Prompt: Go through the data below and gather each line containing "into".

------ Records provided

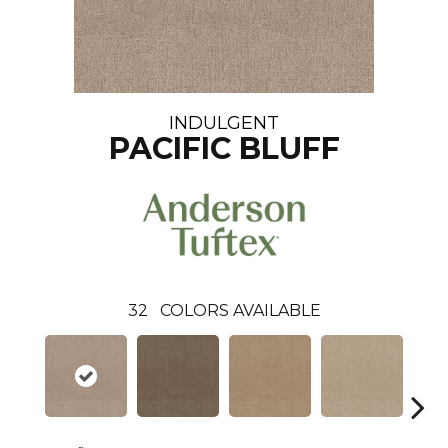
INDULGENT
PACIFIC BLUFF
32
COLORS AVAILABLE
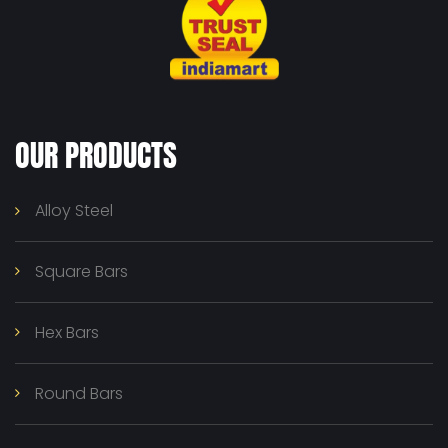
OUR PRODUCTS
Alloy Steel
Square Bars
Hex Bars
Round Bars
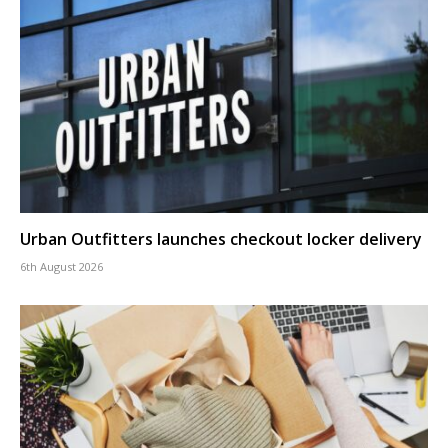
Urban Outfitters launches checkout locker delivery
6th August 2026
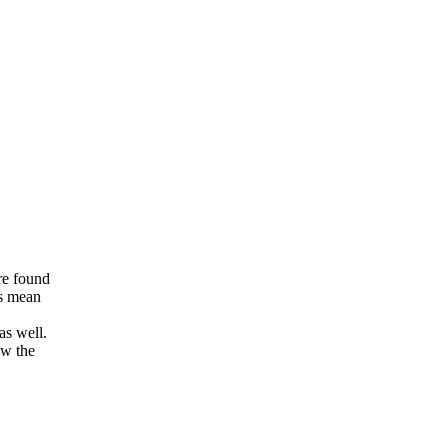
re found
ns mean
as well.
ow the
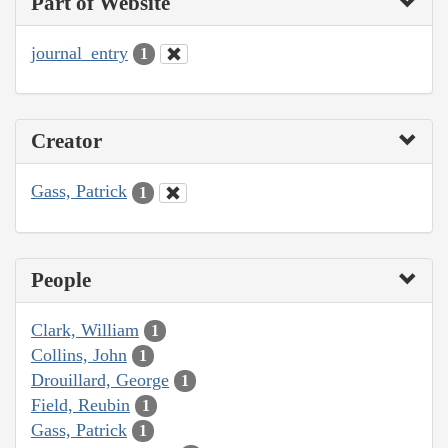
Part of Website
journal_entry
1
Creator
Gass, Patrick
1
People
Clark, William
1
Collins, John
1
Drouillard, George
1
Field, Reubin
1
Gass, Patrick
1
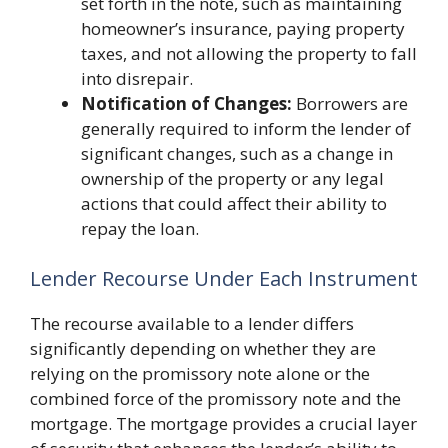
set forth in the note, such as maintaining
homeowner’s insurance, paying property
taxes, and not allowing the property to fall
into disrepair.
Notification of Changes:
Borrowers are
generally required to inform the lender of
significant changes, such as a change in
ownership of the property or any legal
actions that could affect their ability to
repay the loan.
Lender Recourse Under Each Instrument
The recourse available to a lender differs
significantly depending on whether they are
relying on the promissory note alone or the
combined force of the promissory note and the
mortgage. The mortgage provides a crucial layer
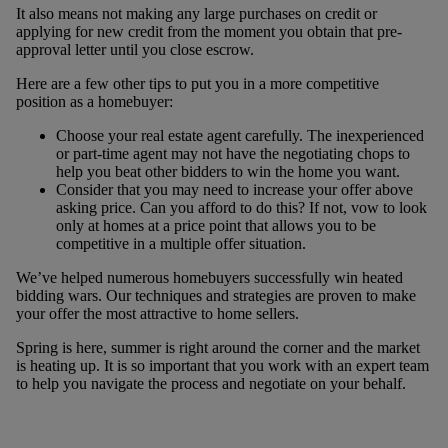
It also means not making any large purchases on credit or
applying for new credit from the moment you obtain that pre-
approval letter until you close escrow.
Here are a few other tips to put you in a more competitive
position as a homebuyer:
Choose your real estate agent carefully. The inexperienced
or part-time agent may not have the negotiating chops to
help you beat other bidders to win the home you want.
Consider that you may need to increase your offer above
asking price. Can you afford to do this? If not, vow to look
only at homes at a price point that allows you to be
competitive in a multiple offer situation.
We’ve helped numerous homebuyers successfully win heated
bidding wars. Our techniques and strategies are proven to make
your offer the most attractive to home sellers.
Spring is here, summer is right around the corner and the market
is heating up. It is so important that you work with an expert team
to help you navigate the process and negotiate on your behalf.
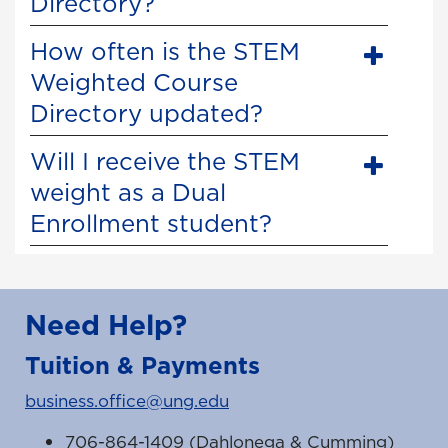
Directory?
How often is the STEM
Weighted Course
Directory updated?
Will I receive the STEM
weight as a Dual
Enrollment student?
Need Help?
Tuition & Payments
business.office@ung.edu
706-864-1409 (Dahlonega & Cumming)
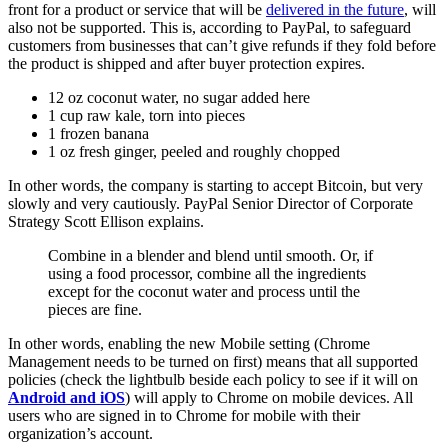
front for a product or service that will be
delivered in the future
, will
also not be supported. This is, according to PayPal, to safeguard
customers from businesses that can’t give refunds if they fold before
the product is shipped and after buyer protection expires.
12 oz coconut water, no sugar added here
1 cup raw kale, torn into pieces
1 frozen banana
1 oz fresh ginger, peeled and roughly chopped
In other words, the company is starting to accept Bitcoin, but very
slowly and very cautiously. PayPal Senior Director of Corporate
Strategy Scott Ellison explains.
Combine in a blender and blend until smooth. Or, if
using a food processor, combine all the ingredients
except for the coconut water and process until the
pieces are fine.
In other words, enabling the new Mobile setting (Chrome
Management needs to be turned on first) means that all supported
policies (check the lightbulb beside each policy to see if it will on
Android and iOS
) will apply to Chrome on mobile devices. All
users who are signed in to Chrome for mobile with their
organization’s account.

------------

Written answer:
into disrepair.
1 cup raw kale, torn into pieces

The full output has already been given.